## Prompt
Go through the lines below. Copy those with "портал".
(Dataset records)
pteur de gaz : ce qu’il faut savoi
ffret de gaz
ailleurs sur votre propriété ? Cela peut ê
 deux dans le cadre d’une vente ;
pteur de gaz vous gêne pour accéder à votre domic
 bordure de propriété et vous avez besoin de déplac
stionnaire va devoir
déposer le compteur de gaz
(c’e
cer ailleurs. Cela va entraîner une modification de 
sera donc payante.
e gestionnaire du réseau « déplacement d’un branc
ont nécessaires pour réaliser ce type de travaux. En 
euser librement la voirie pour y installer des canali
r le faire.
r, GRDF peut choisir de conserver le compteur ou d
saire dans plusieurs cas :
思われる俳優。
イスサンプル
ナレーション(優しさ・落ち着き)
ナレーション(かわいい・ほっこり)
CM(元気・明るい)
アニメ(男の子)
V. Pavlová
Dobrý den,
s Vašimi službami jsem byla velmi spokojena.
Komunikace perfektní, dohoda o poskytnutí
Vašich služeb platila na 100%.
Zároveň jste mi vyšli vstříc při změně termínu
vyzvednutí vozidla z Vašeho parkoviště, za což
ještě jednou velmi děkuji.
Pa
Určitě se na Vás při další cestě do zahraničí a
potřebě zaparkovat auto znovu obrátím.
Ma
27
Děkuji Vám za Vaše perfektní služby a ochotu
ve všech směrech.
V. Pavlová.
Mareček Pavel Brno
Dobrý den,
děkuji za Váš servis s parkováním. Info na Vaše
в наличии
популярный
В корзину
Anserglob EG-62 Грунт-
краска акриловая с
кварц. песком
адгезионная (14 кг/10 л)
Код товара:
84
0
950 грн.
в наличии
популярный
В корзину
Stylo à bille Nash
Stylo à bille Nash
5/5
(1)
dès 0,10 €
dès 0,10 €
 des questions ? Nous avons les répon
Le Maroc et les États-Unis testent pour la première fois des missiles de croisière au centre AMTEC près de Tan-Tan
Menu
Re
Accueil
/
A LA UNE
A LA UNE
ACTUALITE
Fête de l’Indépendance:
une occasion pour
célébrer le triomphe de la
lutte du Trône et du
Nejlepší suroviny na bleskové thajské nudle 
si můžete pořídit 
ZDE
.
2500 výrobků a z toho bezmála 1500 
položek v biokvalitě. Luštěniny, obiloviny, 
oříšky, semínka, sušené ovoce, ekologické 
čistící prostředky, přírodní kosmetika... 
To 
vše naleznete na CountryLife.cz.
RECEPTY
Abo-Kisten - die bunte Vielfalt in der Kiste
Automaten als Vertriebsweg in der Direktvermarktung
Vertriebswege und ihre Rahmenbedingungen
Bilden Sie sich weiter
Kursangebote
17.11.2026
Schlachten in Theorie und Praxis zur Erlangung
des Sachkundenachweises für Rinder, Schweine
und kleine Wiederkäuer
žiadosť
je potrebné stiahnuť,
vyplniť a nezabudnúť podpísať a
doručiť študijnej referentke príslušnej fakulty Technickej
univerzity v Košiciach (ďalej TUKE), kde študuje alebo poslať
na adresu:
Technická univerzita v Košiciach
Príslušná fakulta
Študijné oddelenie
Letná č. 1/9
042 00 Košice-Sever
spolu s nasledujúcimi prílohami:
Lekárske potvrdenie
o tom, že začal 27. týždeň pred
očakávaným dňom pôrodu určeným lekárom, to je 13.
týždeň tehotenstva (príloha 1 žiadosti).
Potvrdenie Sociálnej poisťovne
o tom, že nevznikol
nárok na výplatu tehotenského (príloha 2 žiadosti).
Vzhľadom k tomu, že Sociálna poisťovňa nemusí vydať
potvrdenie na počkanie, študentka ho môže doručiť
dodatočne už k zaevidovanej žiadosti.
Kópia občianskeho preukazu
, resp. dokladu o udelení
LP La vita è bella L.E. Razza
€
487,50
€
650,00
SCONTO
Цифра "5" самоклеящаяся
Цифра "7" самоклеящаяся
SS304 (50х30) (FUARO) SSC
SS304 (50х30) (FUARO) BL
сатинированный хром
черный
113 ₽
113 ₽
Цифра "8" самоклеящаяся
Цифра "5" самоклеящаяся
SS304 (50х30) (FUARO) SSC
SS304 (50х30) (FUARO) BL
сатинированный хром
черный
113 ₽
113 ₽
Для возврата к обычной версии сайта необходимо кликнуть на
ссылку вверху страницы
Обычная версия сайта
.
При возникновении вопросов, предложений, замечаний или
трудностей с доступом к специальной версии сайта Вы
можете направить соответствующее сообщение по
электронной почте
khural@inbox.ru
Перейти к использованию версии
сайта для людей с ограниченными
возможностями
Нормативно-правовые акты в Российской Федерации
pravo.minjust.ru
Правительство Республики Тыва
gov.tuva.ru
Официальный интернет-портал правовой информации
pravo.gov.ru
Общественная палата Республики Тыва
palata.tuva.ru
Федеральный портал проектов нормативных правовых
(End Dataset records)
(Dataset records)
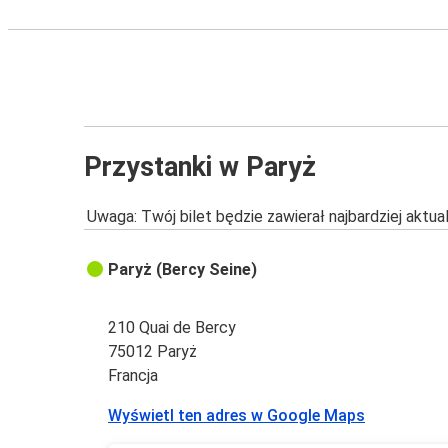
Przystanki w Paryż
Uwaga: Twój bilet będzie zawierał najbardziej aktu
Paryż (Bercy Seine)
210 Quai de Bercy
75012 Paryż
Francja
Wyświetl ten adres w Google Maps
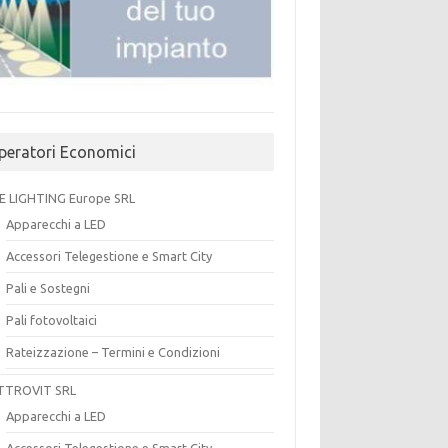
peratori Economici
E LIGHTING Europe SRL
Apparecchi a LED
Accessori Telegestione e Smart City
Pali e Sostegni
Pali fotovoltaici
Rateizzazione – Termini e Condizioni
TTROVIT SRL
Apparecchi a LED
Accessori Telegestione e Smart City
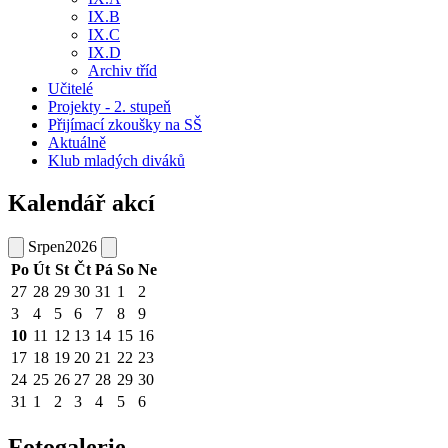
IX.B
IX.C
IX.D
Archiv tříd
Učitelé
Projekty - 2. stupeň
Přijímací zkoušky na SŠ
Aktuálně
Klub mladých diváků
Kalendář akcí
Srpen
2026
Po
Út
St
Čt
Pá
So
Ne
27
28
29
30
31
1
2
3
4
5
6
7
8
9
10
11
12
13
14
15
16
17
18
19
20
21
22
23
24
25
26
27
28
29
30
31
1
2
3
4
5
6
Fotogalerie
(End Dataset records)
(Dataset records)
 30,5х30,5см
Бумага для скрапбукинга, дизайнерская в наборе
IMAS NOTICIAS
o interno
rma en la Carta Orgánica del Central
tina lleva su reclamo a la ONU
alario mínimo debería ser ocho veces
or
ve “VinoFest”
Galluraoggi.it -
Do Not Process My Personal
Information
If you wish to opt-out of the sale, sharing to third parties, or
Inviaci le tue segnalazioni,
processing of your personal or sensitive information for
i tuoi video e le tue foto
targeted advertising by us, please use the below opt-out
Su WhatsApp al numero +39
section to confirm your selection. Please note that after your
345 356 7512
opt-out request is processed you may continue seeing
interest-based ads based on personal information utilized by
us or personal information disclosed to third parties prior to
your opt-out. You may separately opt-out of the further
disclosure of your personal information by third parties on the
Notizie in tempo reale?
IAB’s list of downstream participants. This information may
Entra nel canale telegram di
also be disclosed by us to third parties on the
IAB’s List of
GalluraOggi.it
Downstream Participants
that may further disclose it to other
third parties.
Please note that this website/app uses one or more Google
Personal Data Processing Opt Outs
(End Dataset records)
## Result
Официальный интернет-портал правовой информации
Федеральный портал проектов нормативных правовых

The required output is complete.